The court of appeals concluded that realization is not a precondition for income, and so the Moore’s could be taxed on unrealized gains in wealth. That rationale is not limited to Moore’s, or to the particular tax, which the court applied in their case. Rather, under the Ninth Circuit’s analysis, investors might be taxed on their unrealized capital gains in their Vanguard funds or their stock portfolios.
Moreover, homeowners might be taxed on their unrealized capital gains in their houses and land (emphasis mine) … The Supreme Court should reverse the Ninth Circuit and restore the original, commonsense meaning of the Sixteenth Amendment.
Asking that SCOTUS reverses the Ninth Circuit is definitely in order. If this is allowed to stand, every homeowner and business owner may be looking at onerous “pie in the sky” taxes that may or may not ever be realized. This is so far out there it boggles the mind, yet how many people will ever hear of it? This “mandatory repatriation tax” is so egregious that one wonders how it was not noticed immediately when it was offered up – and then shut down. Who’s minding the store? And remember, this came in Trump’s term.
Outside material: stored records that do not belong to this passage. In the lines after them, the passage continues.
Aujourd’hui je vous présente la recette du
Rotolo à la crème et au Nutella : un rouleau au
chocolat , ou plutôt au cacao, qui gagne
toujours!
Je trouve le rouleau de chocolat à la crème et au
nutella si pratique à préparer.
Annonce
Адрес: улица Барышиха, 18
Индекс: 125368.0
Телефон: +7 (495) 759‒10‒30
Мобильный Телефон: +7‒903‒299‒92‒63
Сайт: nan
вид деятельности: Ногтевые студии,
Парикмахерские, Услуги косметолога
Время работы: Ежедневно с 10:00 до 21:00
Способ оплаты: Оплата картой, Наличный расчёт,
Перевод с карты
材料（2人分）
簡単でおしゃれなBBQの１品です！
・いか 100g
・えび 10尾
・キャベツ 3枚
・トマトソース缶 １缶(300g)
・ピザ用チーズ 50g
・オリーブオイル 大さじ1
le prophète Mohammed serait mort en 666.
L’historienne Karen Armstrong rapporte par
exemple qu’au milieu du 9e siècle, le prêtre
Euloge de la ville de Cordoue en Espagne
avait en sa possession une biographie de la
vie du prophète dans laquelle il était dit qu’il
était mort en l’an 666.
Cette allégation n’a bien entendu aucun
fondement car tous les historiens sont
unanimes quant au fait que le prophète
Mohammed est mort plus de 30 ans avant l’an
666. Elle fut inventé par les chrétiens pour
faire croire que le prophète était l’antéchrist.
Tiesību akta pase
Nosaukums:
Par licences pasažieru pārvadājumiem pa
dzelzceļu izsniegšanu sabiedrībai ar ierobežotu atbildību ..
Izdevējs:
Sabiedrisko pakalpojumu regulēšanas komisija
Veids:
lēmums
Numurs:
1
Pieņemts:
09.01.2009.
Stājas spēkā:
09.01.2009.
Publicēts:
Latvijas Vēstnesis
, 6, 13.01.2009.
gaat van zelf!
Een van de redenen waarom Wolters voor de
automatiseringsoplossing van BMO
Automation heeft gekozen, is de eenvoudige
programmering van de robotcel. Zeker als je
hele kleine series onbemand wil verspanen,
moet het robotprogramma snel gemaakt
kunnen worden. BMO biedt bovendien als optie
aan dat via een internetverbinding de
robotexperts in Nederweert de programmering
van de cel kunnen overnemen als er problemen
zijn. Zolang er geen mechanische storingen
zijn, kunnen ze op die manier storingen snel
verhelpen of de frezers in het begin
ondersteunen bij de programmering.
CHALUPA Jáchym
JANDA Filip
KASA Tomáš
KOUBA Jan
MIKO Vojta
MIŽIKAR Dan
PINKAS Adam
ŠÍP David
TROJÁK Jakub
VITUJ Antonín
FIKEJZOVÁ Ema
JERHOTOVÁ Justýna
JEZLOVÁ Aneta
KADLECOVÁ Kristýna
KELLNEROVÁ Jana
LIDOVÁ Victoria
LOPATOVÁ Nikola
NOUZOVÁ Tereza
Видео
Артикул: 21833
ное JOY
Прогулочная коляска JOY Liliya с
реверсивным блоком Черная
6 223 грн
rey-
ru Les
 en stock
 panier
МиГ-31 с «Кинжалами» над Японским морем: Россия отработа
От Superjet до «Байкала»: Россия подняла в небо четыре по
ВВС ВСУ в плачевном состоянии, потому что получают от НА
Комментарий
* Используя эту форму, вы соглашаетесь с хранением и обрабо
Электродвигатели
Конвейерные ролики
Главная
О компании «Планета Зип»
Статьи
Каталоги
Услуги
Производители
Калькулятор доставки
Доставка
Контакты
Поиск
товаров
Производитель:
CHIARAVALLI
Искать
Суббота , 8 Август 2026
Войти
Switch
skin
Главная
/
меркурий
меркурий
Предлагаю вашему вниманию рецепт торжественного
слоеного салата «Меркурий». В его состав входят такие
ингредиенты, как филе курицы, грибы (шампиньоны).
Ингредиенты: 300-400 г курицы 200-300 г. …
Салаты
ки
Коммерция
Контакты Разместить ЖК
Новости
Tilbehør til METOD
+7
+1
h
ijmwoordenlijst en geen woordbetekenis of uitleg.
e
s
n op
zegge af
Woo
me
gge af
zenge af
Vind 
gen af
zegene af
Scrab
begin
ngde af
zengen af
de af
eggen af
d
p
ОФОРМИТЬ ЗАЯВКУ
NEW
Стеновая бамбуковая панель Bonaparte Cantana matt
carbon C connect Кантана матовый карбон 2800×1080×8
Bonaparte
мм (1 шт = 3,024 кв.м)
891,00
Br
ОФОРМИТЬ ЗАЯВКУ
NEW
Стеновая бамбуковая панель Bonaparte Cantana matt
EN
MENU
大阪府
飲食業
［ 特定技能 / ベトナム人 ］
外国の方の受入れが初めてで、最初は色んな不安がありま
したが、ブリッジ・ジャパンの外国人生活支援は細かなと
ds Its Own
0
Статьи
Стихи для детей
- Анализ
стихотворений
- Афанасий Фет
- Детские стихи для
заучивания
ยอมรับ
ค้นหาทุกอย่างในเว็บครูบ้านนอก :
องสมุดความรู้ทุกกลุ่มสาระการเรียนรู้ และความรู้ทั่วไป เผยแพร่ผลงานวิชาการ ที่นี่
To grasp the significance of Moore v. United States, it’s necessary to remember that the original Constitution didn’t permit income tax. 2 Article I, Section 9 prohibited direct taxes on individuals unless apportioned on the basis of the population of each state. The huge cost of the Civil War prompted Congress to pass the first income tax in 1862, but it was phased out after the war.
Congress passed another income tax law in 1894, but the Supreme Court struck it down in 1895. The Sixteenth Amendment was passed by Congress in 1909 and ratified in 1913, and it does indeed bestow on Congress “the power to lay and collect taxes on income,” but it was not as clear as it could have been on the precise definition of “income.”
That issue was resolved in 1920, in Eisner v. Macomber, when the Supreme Court ruled that an increase in the value of a stock holding, in the absence of a monetary dividend, isn’t income: “Mere growth or increment of value in a capital investment is not income; income is essentially a gain or profit in itself of exchangeable value, proceeding from capital, severed from it, and derived or received by the taxpayer.” (Emphasis mine).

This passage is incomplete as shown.